While every follower of Christ needs the boldness of the Holy Spirit to speak about God, we also need something in addition. We need to be humbled about ourselves. We must not think we are superior to those we serve, lead or those to whom we witness. If we are, they will know. We need boldness, humility, and compassion. Compassion caring for another person because you identify with them

We need to be regularly reminded that the only difference between someone who is lost and someone who is saved is this. One is a sinner with a Savior. The other is a sinner in need of a Savior. Get that attitude in you, and your heart will be filled with the Love of Christ, and they will know that, too. Oh, by the way, it won't just change your witness or your home. It will change your life.

Tuesday, June 21, 2016

Don't Let It Go, Learn From The Past

Then Job replied to the LORD: I know that You can do anything and no plan of Yours can be thwarted. You asked, "Who is this who conceals My counsel with ignorance?" Surely I spoke about things I did not understand, things too wonderful for me to know. You said, "Listen now, and I will speak. When I question you, you will inform Me." I had heard rumors about You, but now my eyes have seen You, therefore I take back my words and repent in dust and ashes.  (Job 42:1-6)

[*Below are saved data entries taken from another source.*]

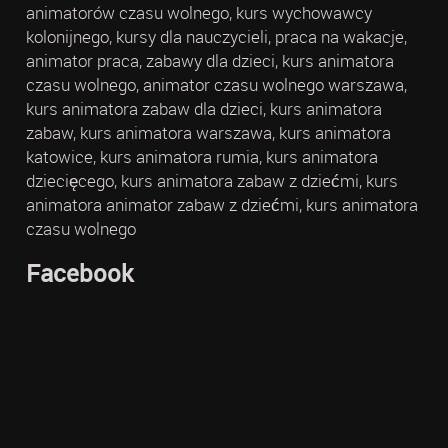
animatorów czasu wolnego, kurs wychowawcy
kolonijnego, kursy dla nauczycieli, praca na wakacje,
animator praca, zabawy dla dzieci, kurs animatora
czasu wolnego, animator czasu wolnego warszawa,
kurs animatora zabaw dla dzieci, kurs animatora
zabaw, kurs animatora warszawa, kurs animatora
katowice, kurs animatora rumia, kurs animatora
dziecięcego, kurs animatora zabaw z dziećmi, kurs
animatora animator zabaw z dziećmi, kurs animatora
czasu wolnego
Facebook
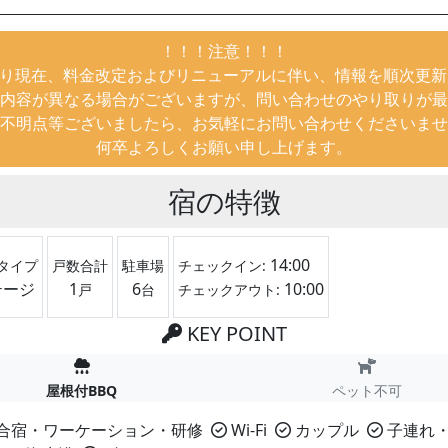
！！！注意！！！
月より現在、料金改定およびリニューアルに伴い、情報を順次更
内容が異なる場合がございますが、問い合わせのやり取りが最
不明点等ございましたら、お気軽にお問い合わせくださいませ
何卒よろしくお願い申し上げます。
宿の特徴
14:00
タイプ
戸数合計
駐車場
チェックイン:
テージ
1
6
10:00
戸
台
チェックアウト:
KEY POINT
屋根付BBQ
ペット不可
合宿・ワーケーション・研修
Wi-Fi
カップル
子連れ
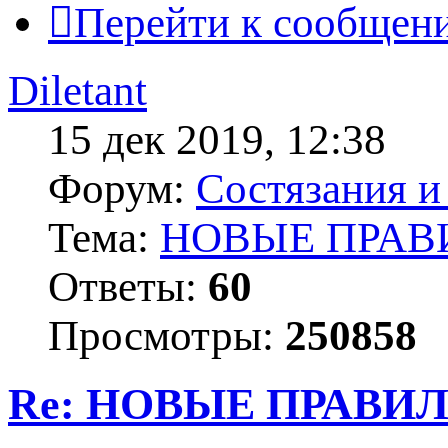
Перейти к сообщен
Diletant
15 дек 2019, 12:38
Форум:
Состязания и
Тема:
НОВЫЕ ПРАВ
Ответы:
60
Просмотры:
250858
Re: НОВЫЕ ПРАВИ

When it comes to a person's past most people break into a spoken word rendition of "Let It Go" from Disney's Frozen. Let it go. Let it go. That's not always the best thing to do. What if the way you have interpreted your past is wrong? What if you're like Job, and you've misinterpreted God by means of misinterpreting your past?  What if you never take the time to reinterpret the past in light of who God really is?

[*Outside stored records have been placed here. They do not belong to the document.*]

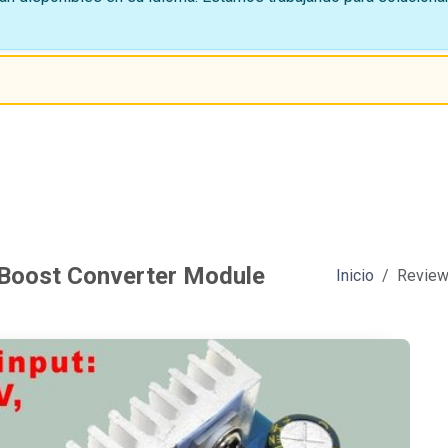
Boost Converter Module
Inicio
Review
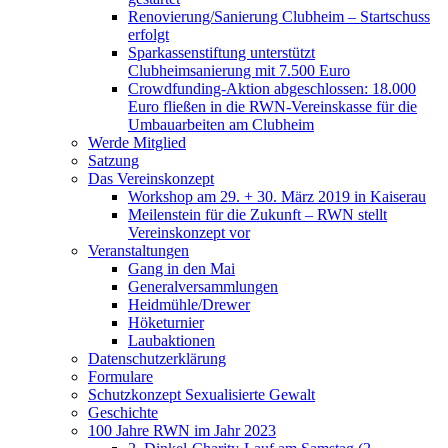
Renovierung/Sanierung Clubheim – Startschuss
erfolgt
Sparkassenstiftung unterstützt
Clubheimsanierung mit 7.500 Euro
Crowdfunding-Aktion abgeschlossen: 18.000
Euro fließen in die RWN-Vereinskasse für die
Umbauarbeiten am Clubheim
Werde Mitglied
Satzung
Das Vereinskonzept
Workshop am 29. + 30. März 2019 in Kaiserau
Meilenstein für die Zukunft – RWN stellt
Vereinskonzept vor
Veranstaltungen
Gang in den Mai
Generalversammlungen
Heidmühle/Drewer
Höketurnier
Laubaktionen
Datenschutzerklärung
Formulare
Schutzkonzept Sexualisierte Gewalt
Geschichte
100 Jahre RWN im Jahr 2023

Job was a great, godly man who hated sin and loved God. Satan told God that Job was only godly because God had blessed him. God allowed Satan to test Job, taking all he had except his life and his wife (who encouraged Job to curse God for the losses). Job became the poster child for When Bad Things Happen To Good People. While he didn't curse God, he began to accuse God of being unfair and unjust. If God had not come and caused Job to reevaluate his past in light of the reality of who God really is, Job would have died in despair. Instead, when he saw who God really was and who he really was, he was able to repent of his past and move into the future with God.

Sometimes we don't need to let it go. Sometimes we need to bring it back up with God and ask Him to reinterpret our past in light of who He is and how He does things. That's what I've been doing for several weeks now as I've preached through the book of Job. I've come to realize that much of how I viewed the past was through pessimistic eyes. I wasn't pessimistic about God as much as I was about myself, my own abilities. As I've asked God to show me Himself, I've tried to understand and reinterpret my past in light of God, His truth, and His plan. It's been sobering, and it's led to repentance, but it is also leading to levels of personal freedom that I believe will help me glorify God and be filled with greater joy as I serve Him in the future.

So, maybe you don't need to let it go. Maybe you need to bring it back up, only this time bring it up with God.